Stored items =>
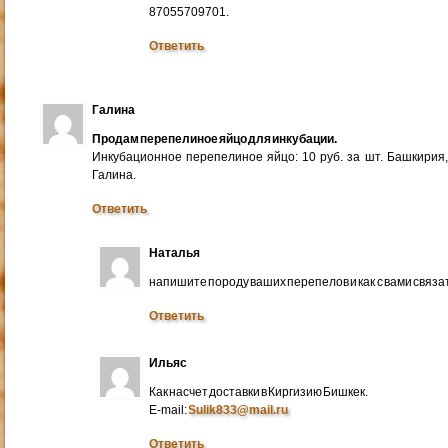
87055709701.
Ответить
Галина
Продам перепелиное яйцо для инкубации.
Инкубационное перепелиное яйцо: 10 руб. за шт. Башкирия
Галина.
Ответить
Наталья
напишите породу ваших перепелов и как с вами связа
Ответить
Ильяс
Как насчет доставки в Киргизию Бишкек.
E-mail:
Sulik833@mail.ru
Ответить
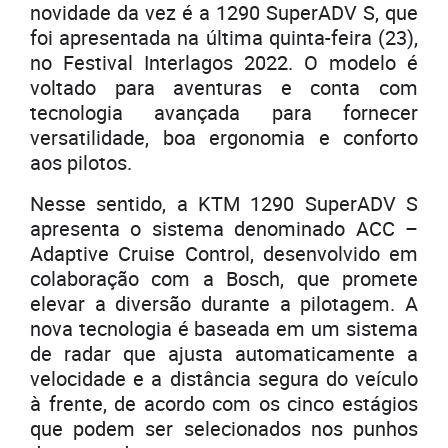
novidade da vez é a 1290 SuperADV S, que
foi apresentada na última quinta-feira (23),
no Festival Interlagos 2022. O modelo é
voltado para aventuras e conta com
tecnologia avançada para fornecer
versatilidade, boa ergonomia e conforto
aos pilotos.
Nesse sentido, a KTM 1290 SuperADV S
apresenta o sistema denominado ACC –
Adaptive Cruise Control, desenvolvido em
colaboração com a Bosch, que promete
elevar a diversão durante a pilotagem. A
nova tecnologia é baseada em um sistema
de radar que ajusta automaticamente a
velocidade e a distância segura do veículo
à frente, de acordo com os cinco estágios
que podem ser selecionados nos punhos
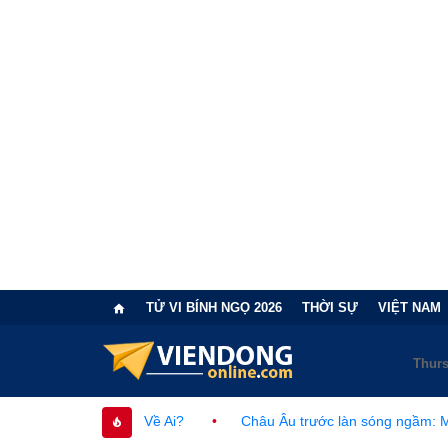
TỬ VI BÍNH NGỌ 2026
THỜI SỰ
VIỆT NAM
huộc Về Ai?
•
Châu Âu trước làn sóng ngầm: Mạng lưới khủng b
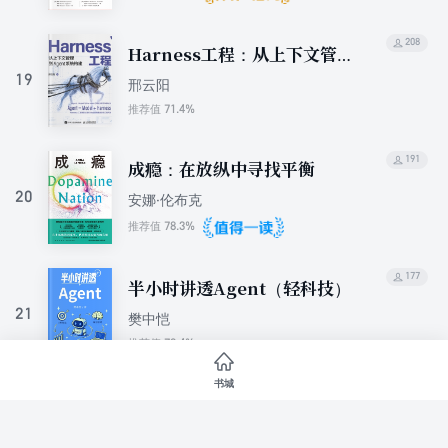
208
Harness工程：从上下文管理
到Agent系统构建
19
邢云阳
71.4%
推荐值
191
成瘾：在放纵中寻找平衡
20
安娜·伦布克
78.3%
推荐值
177
半小时讲透Agent（轻科技）
21
樊中恺
78.4%
推荐值
书城
153
是我把你蠢哭了吗
22
迪安·博内特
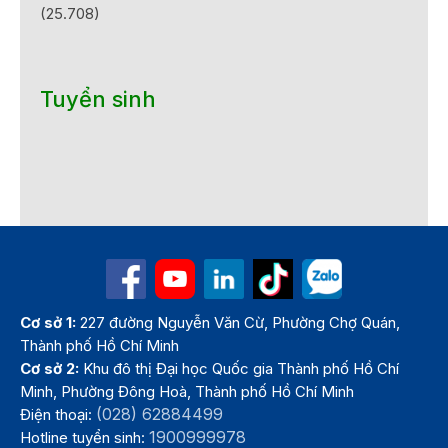
(25.708)
Tuyển sinh
Cơ sở 1:
227 đường Nguyễn Văn Cừ, Phường Chợ Quán,
Thành phố Hồ Chí Minh
Cơ sở 2:
Khu đô thị Đại học Quốc gia Thành phố Hồ Chí
Minh, Phường Đông Hoà, Thành phố Hồ Chí Minh
(028) 62884499
Điện thoại:
1900999978
Hotline tuyển sinh:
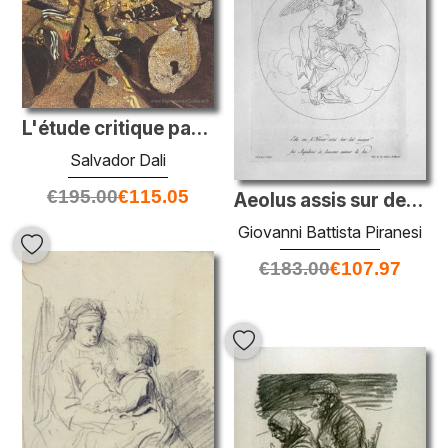
L'étude critique paranoïaque du laker de Vermeer
Salvador Dali
€
195.00
€
115.05
Aeolus assis sur des nuages
Giovanni Battista Piranesi
€
183.00
€
107.97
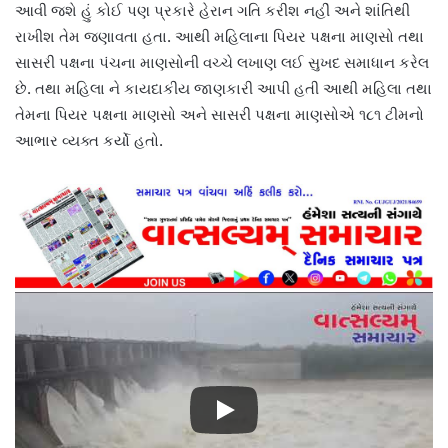
આવી જશે હું કોઈ પણ પ્રકારે હેરાન ગતિ કરીશ નહીં અને શાંતિથી
રાખીશ તેમ જણાવતા હતા. આથી મહિલાના પિયર પક્ષના માણસો તથા
સાસરી પક્ષના પંચના માણસોની વચ્ચે લખાણ લઈ સુખદ સમાધાન કરેલ
છે. તથા મહિલા ને કાયદાકીય જાણકારી આપી હતી આથી મહિલા તથા
તેમના પિયર પક્ષના માણસો અને સાસરી પક્ષના માણસોએ ૧૮૧ ટીમનો
આભાર વ્યક્ત કર્યો હતો.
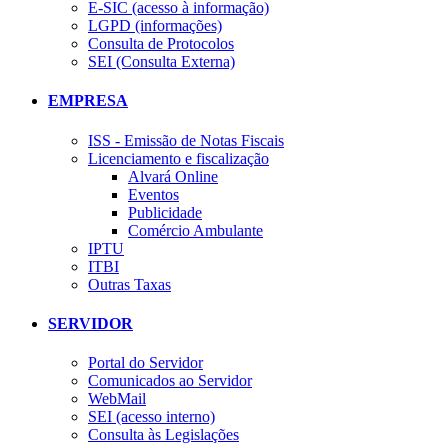
E-SIC (acesso à informação)
LGPD (informações)
Consulta de Protocolos
SEI (Consulta Externa)
EMPRESA
ISS - Emissão de Notas Fiscais
Licenciamento e fiscalização
Alvará Online
Eventos
Publicidade
Comércio Ambulante
IPTU
ITBI
Outras Taxas
SERVIDOR
Portal do Servidor
Comunicados ao Servidor
WebMail
SEI (acesso interno)
Consulta às Legislações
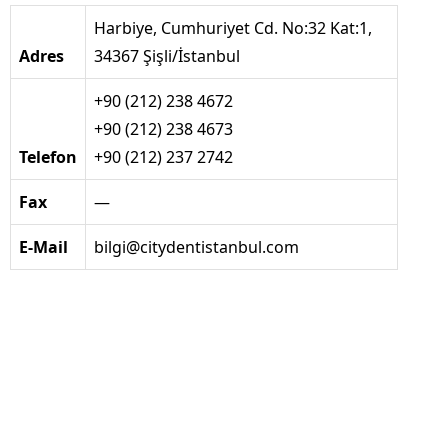
Harbiye, Cumhuriyet Cd. No:32 Kat:1,
Adres
34367 Şişli/İstanbul
+90 (212) 238 4672
+90 (212) 238 4673
Telefon
+90 (212) 237 2742
Fax
—
E-Mail
bilgi@citydentistanbul.com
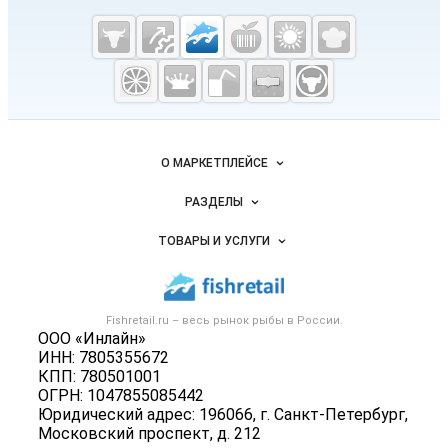
Cсылки на полезные проекты
Fishretail.ru —
рыба,
морепродукты
Важные разделы и контакты
Навигация по сайту
О МАРКЕТПЛЕЙСЕ
Новости Fishretail.ru
РАЗДЕЛЫ
Услуги и цены
Объявления
ТОВАРЫ И УСЛУГИ
Размещение рекламы
Каталог компаний
Рыбные снеки
Публичная оферта
Новости рынка
Рыба
Контактная информация
Форум
Fishretail.ru – весь
рынок рыбы
в России.
Икра
Политика обработки персональных данных
ООО «Инлайн»
Бренды
Морепродукты
ИНН: 7805355672
Для СМИ
Мониторинг
КПП: 780501001
Рыбопосадочный материал
ОГРН: 1047855085442
Вакансии
Полуфабрикаты
Юридический адрес: 196066, г. Санкт-Петербург,
Блог
Московский проспект, д. 212
Консервы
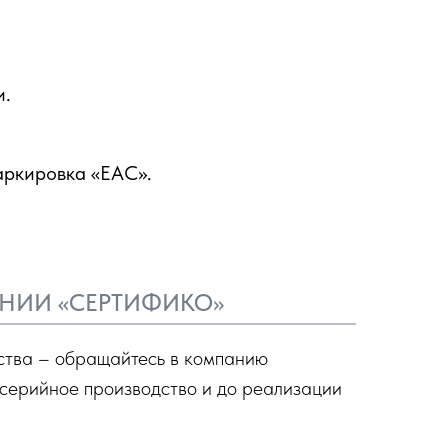
и.
аркировка «EAC».
АНИИ «СЕРТИФИКО»
дства – обращайтесь в компанию
а серийное производство и до реализации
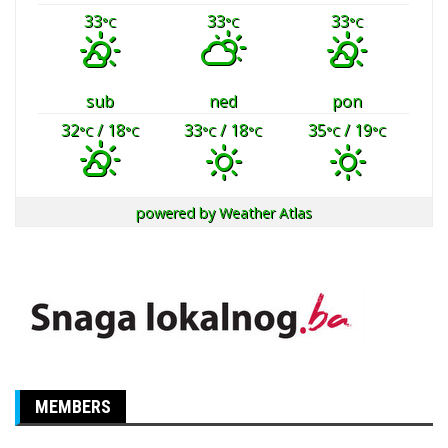
33
33
33
°C
°C
°C
sub
ned
pon
32
/ 18
33
/ 18
35
/ 19
°C
°C
°C
°C
°C
°C
powered by
Weather Atlas
MEMBERS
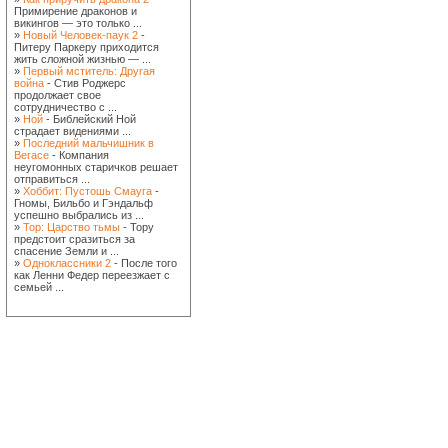
Примирение драконов и
викингов — это только ...
»
Новый Человек-паук 2
-
Питеру Паркеру приходится
жить сложной жизнью — ...
»
Первый мститель: Другая
война
- Стив Роджерс
продолжает свое
сотрудничество с ...
»
Ной
- Библейский Ной
страдает видениями ...
»
Последний мальчишник в
Вегасе
- Компания
неугомонных старичков решает
отправиться ...
»
Хоббит: Пустошь Смауга
-
Гномы, Бильбо и Гэндальф
успешно выбрались из ...
»
Тор: Царство тьмы
- Тору
предстоит сразиться за
спасение Земли и ...
»
Одноклассники 2
- После того
как Ленни Федер переезжает с
семьей ...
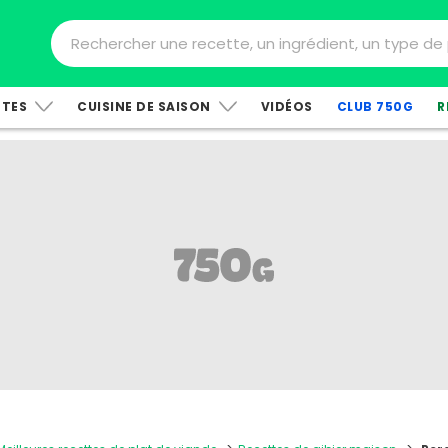
TTES
CUISINE DE SAISON
VIDÉOS
CLUB 750G
R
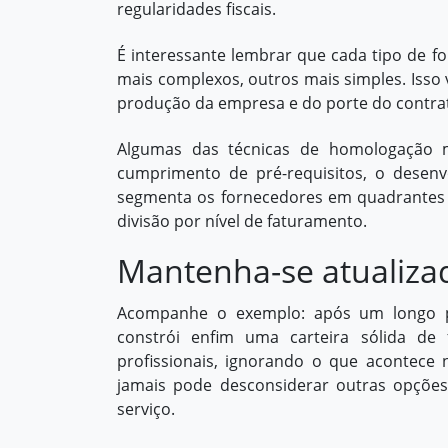
regularidades fiscais.
É interessante lembrar que cada tipo de 
mais complexos, outros mais simples. Isso 
produção da empresa e do porte do contra
Algumas das técnicas de homologação ma
cumprimento de pré-requisitos, o desenvo
segmenta os fornecedores em quadrantes de
divisão por nível de faturamento.
Mantenha-se atualiza
Acompanhe o exemplo: após um longo p
constrói enfim uma carteira sólida de
profissionais, ignorando o que acontece
jamais pode desconsiderar outras opçõe
serviço.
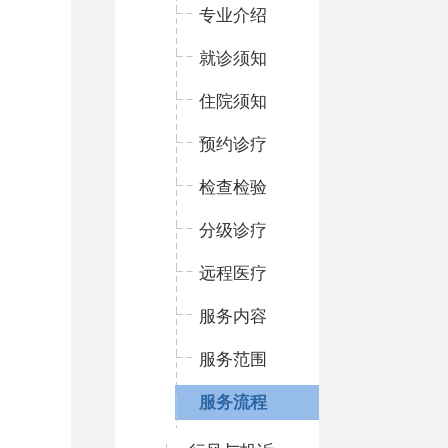
专业介绍
就诊须知
住院须知
预约诊疗
检查检验
分级诊疗
远程医疗
服务内容
服务范围
服务流程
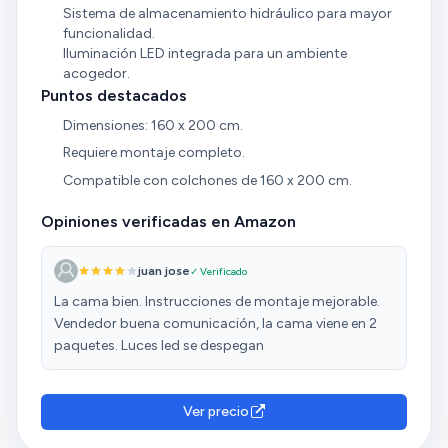
Sistema de almacenamiento hidráulico para mayor
funcionalidad.
Iluminación LED integrada para un ambiente
acogedor.
Puntos destacados
Dimensiones: 160 x 200 cm.
Requiere montaje completo.
Compatible con colchones de 160 x 200 cm.
Opiniones verificadas en Amazon
juan jose
✓ Verificado
La cama bien. Instrucciones de montaje mejorable.
Vendedor buena comunicación, la cama viene en 2
paquetes. Luces led se despegan
Ver precio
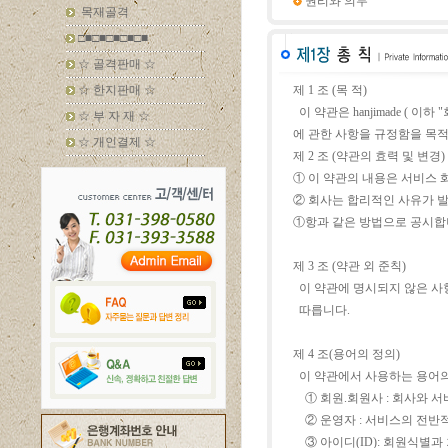
권리와 의무
목재골격
□■□■□■□■□■
☆ 골격판매 ☆
☆ 한지판매 ☆
제 1 조 (목 적)
이 약관은 hanjimade ( 
☆ 부 자 재 ☆
에 관한 사항을 규정함을 목적
☆ 개인결제 ☆
제 2 조 (약관의 효력 및 변경)
① 이 약관의 내용은 서비스
② 회사는 합리적인 사유가 발
①항과 같은 방법으로 공시합
제 3 조 (약관 외 준칙)
이 약관에 명시되지 않은 사
따릅니다.
제 4 조(용어의 정의)
이 약관에서 사용하는 용어의
① 회원.회원사 : 회사와 서
② 운영자 : 서비스의 전반적
③ 아이디(ID): 회원식별과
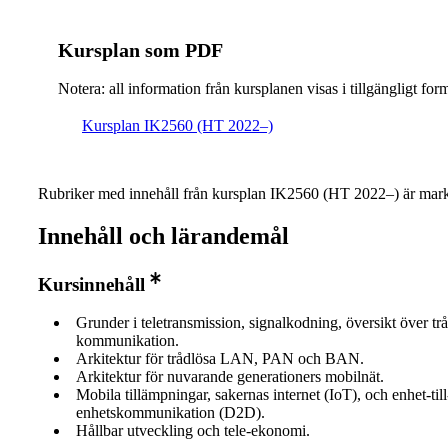
Kursplan som PDF
Notera: all information från kursplanen visas i tillgängligt for
Kursplan IK2560 (HT 2022–)
Rubriker med innehåll från kursplan IK2560 (HT 2022–) är mark
Innehåll och lärandemål
Kursinnehåll
Grunder i teletransmission, signalkodning, översikt över tr
kommunikation.
Arkitektur för trådlösa LAN, PAN och BAN.
Arkitektur för nuvarande generationers mobilnät.
Mobila tillämpningar, sakernas internet (IoT), och enhet-till
enhetskommunikation (D2D).
Hållbar utveckling och tele-ekonomi.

WORK REQUEST => Nothing but the lines from the first line of the data above through the line holding "Nesse sentido, a KTM 1290 SuperADV S" may appear in the response, copied exactly and without pictures.

OUTPUT OF THE EXERCISE =>
87055709701.
Ответить
Галина
Продам перепелиное яйцо для инкубации.
Инкубационное перепелиное яйцо: 10 руб. за шт. Башкирия
Галина.
Ответить
Наталья
напишите породу ваших перепелов и как с вами связа
Ответить
Ильяс
Как насчет доставки в Киргизию Бишкек.
E-mail:
Sulik833@mail.ru
Ответить
novidade da vez é a 1290 SuperADV S, que
foi apresentada na última quinta-feira (23),
no Festival Interlagos 2022. O modelo é
voltado para aventuras e conta com
tecnologia avançada para fornecer
versatilidade, boa ergonomia e conforto
aos pilotos.
Nesse sentido, a KTM 1290 SuperADV S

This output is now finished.